• [Exercise]
Print each record exactly as it appears, but drop the images.

• [Task inputs]
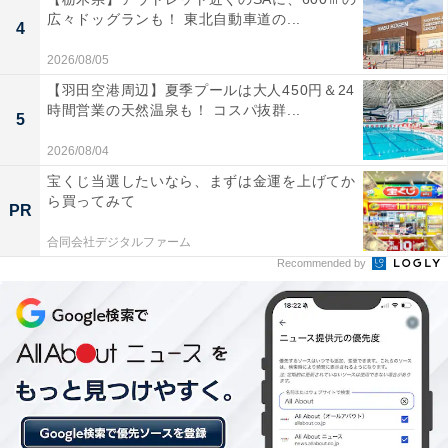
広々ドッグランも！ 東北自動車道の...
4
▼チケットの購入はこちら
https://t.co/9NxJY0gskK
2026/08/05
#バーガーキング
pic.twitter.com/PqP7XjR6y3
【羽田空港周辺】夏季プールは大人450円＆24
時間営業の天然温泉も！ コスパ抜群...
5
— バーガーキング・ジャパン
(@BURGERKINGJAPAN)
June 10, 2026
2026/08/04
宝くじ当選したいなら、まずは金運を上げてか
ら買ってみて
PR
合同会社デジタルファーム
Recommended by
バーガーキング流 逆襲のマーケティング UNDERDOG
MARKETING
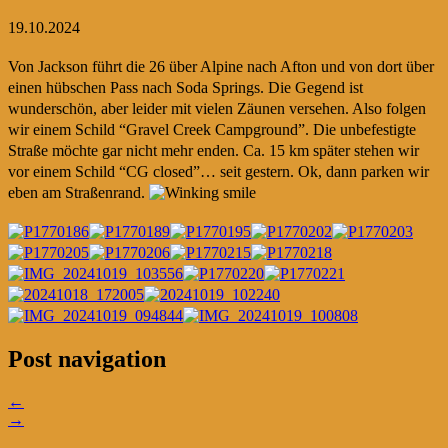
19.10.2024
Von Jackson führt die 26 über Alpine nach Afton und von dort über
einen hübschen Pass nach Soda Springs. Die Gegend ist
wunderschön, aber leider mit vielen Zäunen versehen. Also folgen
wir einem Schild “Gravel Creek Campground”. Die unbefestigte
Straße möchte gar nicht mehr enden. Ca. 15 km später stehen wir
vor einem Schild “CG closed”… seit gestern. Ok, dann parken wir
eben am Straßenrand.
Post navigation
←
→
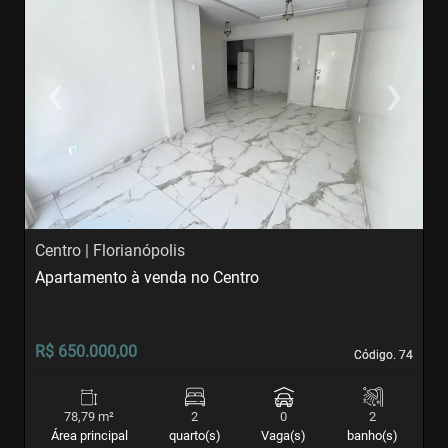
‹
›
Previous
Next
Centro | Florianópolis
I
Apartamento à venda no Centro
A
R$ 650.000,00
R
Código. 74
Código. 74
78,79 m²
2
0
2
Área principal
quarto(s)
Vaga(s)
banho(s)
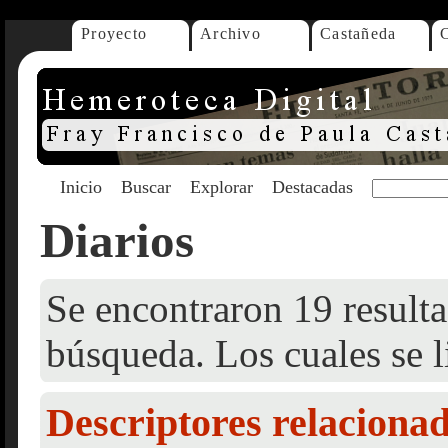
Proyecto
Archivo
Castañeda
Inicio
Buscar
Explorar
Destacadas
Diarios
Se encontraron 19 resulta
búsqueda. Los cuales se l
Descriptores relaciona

• [Your solution]
広々ドッグランも！ 東北自動車道の...
4
▼チケットの購入はこちら
https://t.co/9NxJY0gskK
2026/08/05
#バーガーキング
pic.twitter.com/PqP7XjR6y3
【羽田空港周辺】夏季プールは大人450円＆24
時間営業の天然温泉も！ コスパ抜群...
5
— バーガーキング・ジャパン
(@BURGERKINGJAPAN)
June 10, 2026
2026/08/04
宝くじ当選したいなら、まずは金運を上げてか
ら買ってみて
PR
合同会社デジタルファーム
Recommended by
バーガーキング流 逆襲のマーケティング UNDERDOG
MARKETING
19.10.2024
Von Jackson führt die 26 über Alpine nach Afton und von dort über
einen hübschen Pass nach Soda Springs. Die Gegend ist
wunderschön, aber leider mit vielen Zäunen versehen. Also folgen
wir einem Schild “Gravel Creek Campground”. Die unbefestigte
Straße möchte gar nicht mehr enden. Ca. 15 km später stehen wir
vor einem Schild “CG closed”… seit gestern. Ok, dann parken wir
eben am Straßenrand.
Post navigation
←
→
‹
›
Previous
Next
Centro | Florianópolis
I
Apartamento à venda no Centro
A
R$ 650.000,00
R
Código. 74
Código. 74
78,79 m²
2
0
2
Área principal
quarto(s)
Vaga(s)
banho(s)
Proyecto
Archivo
Castañeda
Inicio
Buscar
Explorar
Destacadas
Diarios
Se encontraron 19 resulta
búsqueda. Los cuales se l
Descriptores relaciona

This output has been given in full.